Alejandro Montufar, CEO di PETROIntelligence, ha spiegato che il margine lordo oscilla tra 1,5 e 1,76 pesos al litro, ma dopo aver detratto l'IVA di 50 centesimi, i costi normativi fino a 45 centesimi e le spese logistiche di 10 centesimi, i profitti netti si riducono drasticamente.
Solo dal 43 al 46 percento delle stazioni rispetta il prezzo obiettivo di 27 pesos. Montufar ha avvertito che questa quota non aumenterà e che i costi dell'ultimo miglio in stati come Quintana Roo, Bassa California del Sud e Oaxaca aggravano la pressione.

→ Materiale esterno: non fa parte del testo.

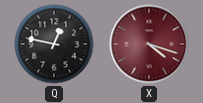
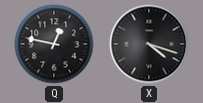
X dial: burgundy -> black
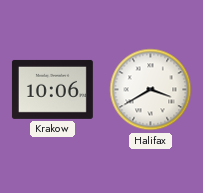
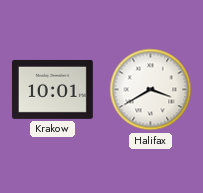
Krakow: 10:06 -> 10:01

Pemex offre ora prezzi inferiori rispetto agli importatori privati in luoghi come Campeche e Coahuila, causando ritardi nelle forniture fino a sette giorni. L'azienda collega un calo nazionale del cinque percento nelle vendite di benzina regolare durante il 2025 agli sforzi contro il contrabbando.
Montufar ha affermato che il sostegno federale per contenere l'inflazione del carburante continuerà quest'anno, ma ha avvertito che i margini sottili scoraggiano i nuovi investimenti privati.